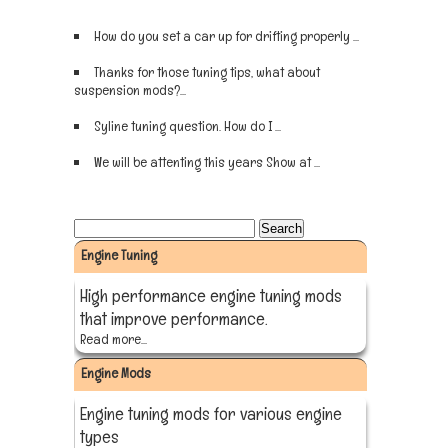
How do you set a car up for drifting properly ...
Sign up now
Thanks for those tuning tips, what about
suspension mods?...
Sign up now
Syline tuning question. How do I ...
Sign up now
We will be attenting this years Show at ...
Sign up now
Engine Tuning
High performance engine tuning mods
that improve performance.
Read more...
Engine Mods
Engine tuning mods for various engine
types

### Goal of the exercise
Copy exactly, word for word, the line with "We will be attenting this years Show at ..." through the final line of the listing.

### Task output
We will be attenting this years Show at ...
Sign up now
Engine Tuning
High performance engine tuning mods
that improve performance.
Read more...
Engine Mods
Engine tuning mods for various engine
types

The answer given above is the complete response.